Cyber Security Engineer Experience

• Minimum 5 years of experience in designing secure, scalable solution architectures aligned with enterprise standards, or complex environments.
• Minimum 5 years of experience in applying and overseeing physical, procedural, and technical security controls, conducting risk assessments, and leading incident response efforts.
• Minimum 5 years of experience in system and application hardening, collaborating across technical teams to enforce best practices and compliance.

General

• Accreditation Process: Demonstrated success in managing accreditation processes, defining assurance requirements, and coordinating with stakeholders is essential.
• Communication Skills: Excellent written and verbal communication in English, with the ability to explain technical information clearly and in a user‑friendly manner.
• Collaboration: Demonstrated ability to work effectively in a team environment and coordinate with multiple stakeholders.
• Documentation: Strong documentation capabilities including SOPs, technical manuals, and security guidelines are required to support operational readiness and knowledge sharing.
• Analytical Skills: Strong problem‑solving and troubleshooting ability, with the capacity to quickly identify issues and determine the most efficient resolution.
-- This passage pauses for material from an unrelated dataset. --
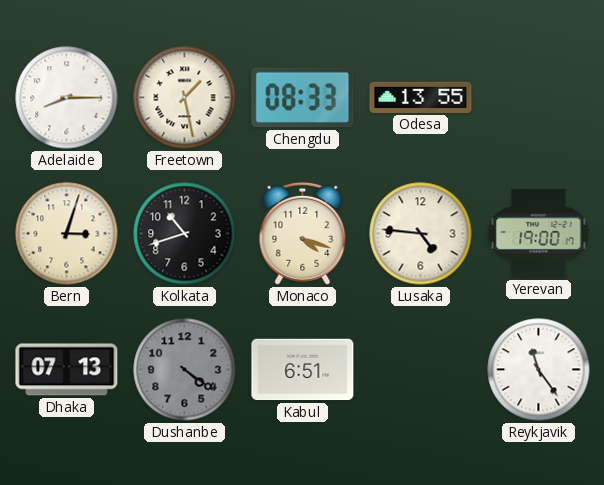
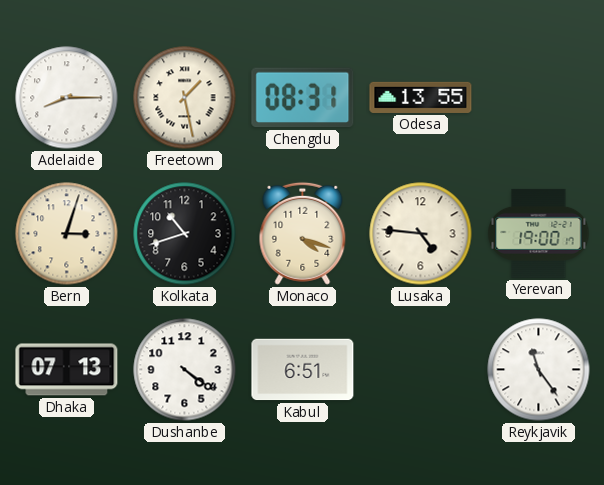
Chengdu: 08:33 -> 08:31
Dushanbe dial: grey -> white
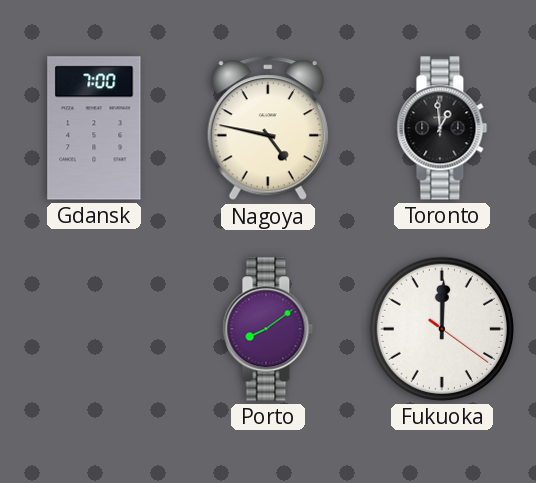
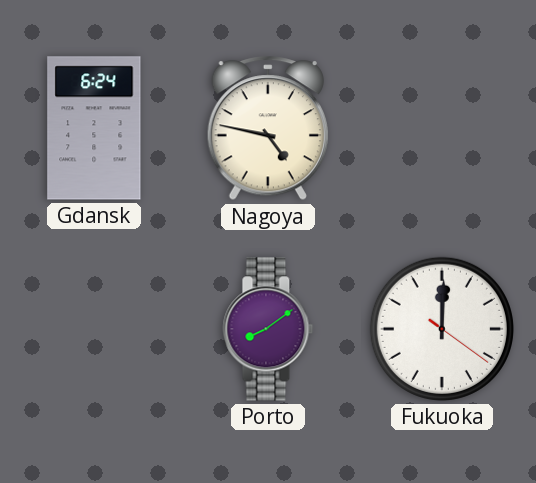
Gdansk: 7:00 -> 6:24
Toronto: 12:59 -> none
Desirable Qualifications And Experience

• Knowledge and experience of working with the NCI Agency and/or NATO organizations.
• Knowledge of ISO27001 or equivalent standards.
• Familiarity with Agency tools for configuration, risk, and documentation management.
• Experience supporting audits.
• Understanding of Agile delivery practices.

Language Proficiency

• Level 3 English language skills according to NATO STANAG 6001: Listening (3); Speaking (2); Reading (3); and Writing (2) or according to Common European Framework of Reference for Language level B2‑C1/Upper Intermediate‑Advanced level.

This is a deliverable‑based contract.

This is a condensed version of the job description. A full, detailed job description will be provided during the application process.